Alors elle avait attendu, jusqu'au moment où elle entendit des pas sur les marches menant à sa soute. Un homme descendait, une lanterne à sa main. La cénéphir put alors voir un peu mieux où elle se trouvait. La soute n'était pas large et abritait principalement des caisses empilées les unes sur les autres. La cage se situait dans un coin au fond. Deux des parois étaient en fait la coque de bois du bateau. Les deux autres côtés étaient faits de ses barreaux de fer qu'elle avait sentis. La jeune femme put aussi voir son entrave : un lourd boulet peint en rouge, sa chaîne et son anneau qui avait provoqué une rougeur sur sa cheville qui la démangeait fortement.
L’homme déplût tout de suite à la cénéphir. Assez petit, même pour les critères humains, des cheveux jaunes filasseux et rares, un large front au-dessus de tous petits yeux enfoncés et vicieux, un nez épaté et menton presque effacé. Il exsudait d’une odeur rance, mélange de sale et mouillé. Sa chemise initialement blanche était maintenant beige, son petit gilet en cuir arborait l’écusson des anciens Rangers Marins du Nord et il était pieds-nus. Mais la jeune femme eut un frisson lorsque la lumière dévoila ce sourire malsain qu’il affichait.
Sans être pressé, il ouvrit le cadenas de la cage et entra dedans. Il referma soigneusement derrière lui, sans se soucier en apparence de tourner le dos à sa prisonnière. Celle-ci, d’ailleurs, songea en cet instant à lui sauter dessus et essayer de l’assommer mais une petite voix intérieure lui intima de ne rien faire, les chances de succès étant très minces. Au contraire, la jeune femme sentit ressentit une impulsion de se coller au fond de la cage, le plus loin possible de lui. Alors que l’homme eut terminé de refermer la cage et de poser sa lanterne, il se retourna vers sa prisonnière. Réalisant qu’elle s’était éloignée, son sourire s’agrandit. D’un pas leste, il se rapprocha d’elle. La jeune femme essaya, en vain, de reculer encore plus alors que l’homme se penchait vers elle. Puis d’un geste brusque, il la gifla si fort que sa tête alla heurter le mur. A demi-groggy, la cénéphir avait du mal à comprendre ce qu’il venait de se passer. Mais l’homme frappa à nouveau.

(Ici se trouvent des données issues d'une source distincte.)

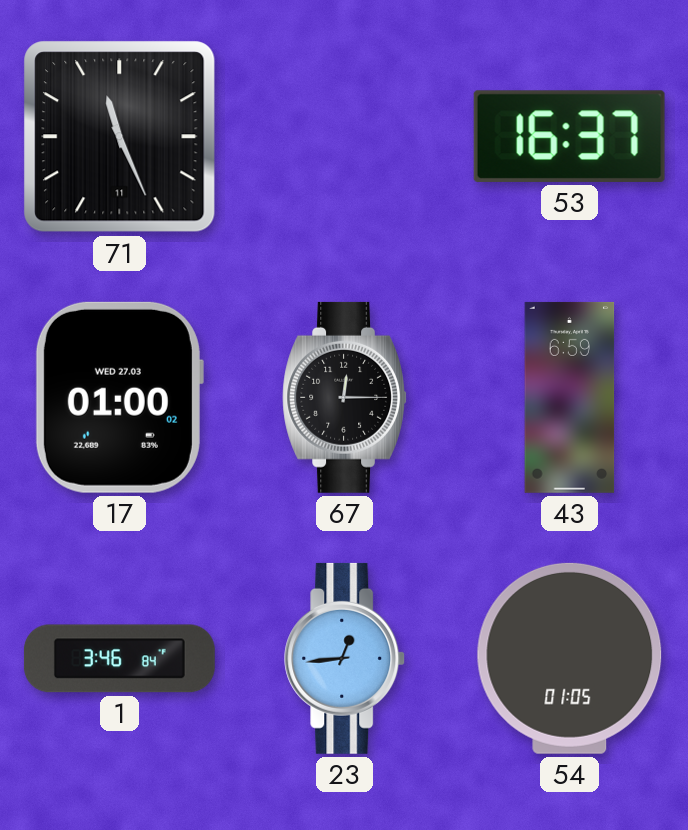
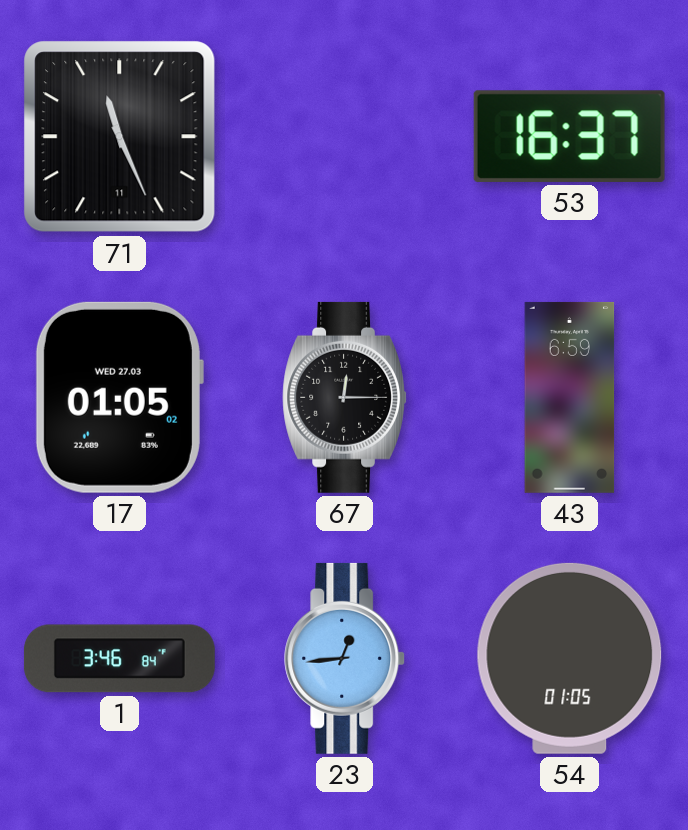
17: 01:00 -> 01:05
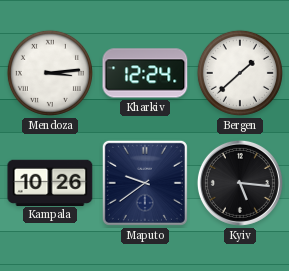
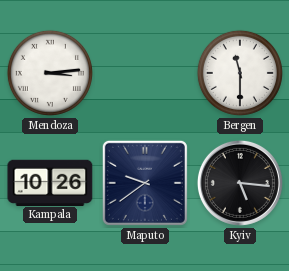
Kharkiv: 12:24 -> none
Bergen: 1:38 -> 11:30
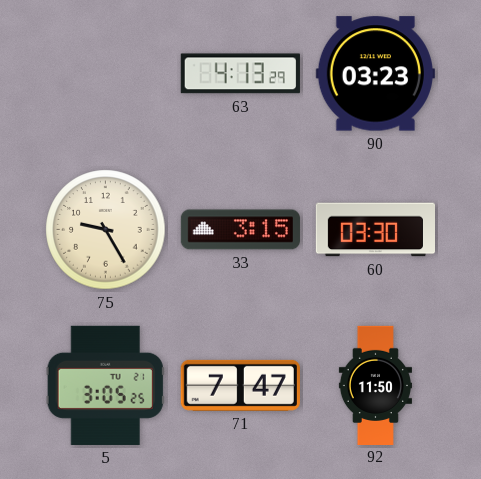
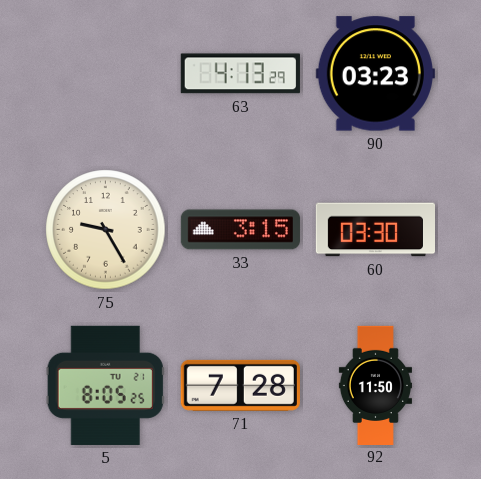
5: 3:05 -> 8:05
71: 7:47 -> 7:28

Puis une autre fois. Et une fois encore. Plus les coups tombaient, plus celui-ci avait l’air d’y prendre du plaisir.
La séance de coups dura très longtemps. Au début, la jeune femme essaya de se protéger mais avec que peu de succès. D’abord frappant le visage, l’homme cibla ensuite le torse. Puis il la prit par ses longs cheveux et la traîna de l’autre côté de la cage, arrachant au passage des mèches de cheveux. Ensuite il passa aux bras, puis aux jambes, sur les dos et les fesses, à nouveau sur la poitrine et sur le visage, etc… A un moment même, étant lui aussi en sueur, il enleva son gilet et sa chemise pour se mettre plus à l’aise. Exhibant son torse poilu et ventre bedonnant, il recommença à frapper, encore et encore.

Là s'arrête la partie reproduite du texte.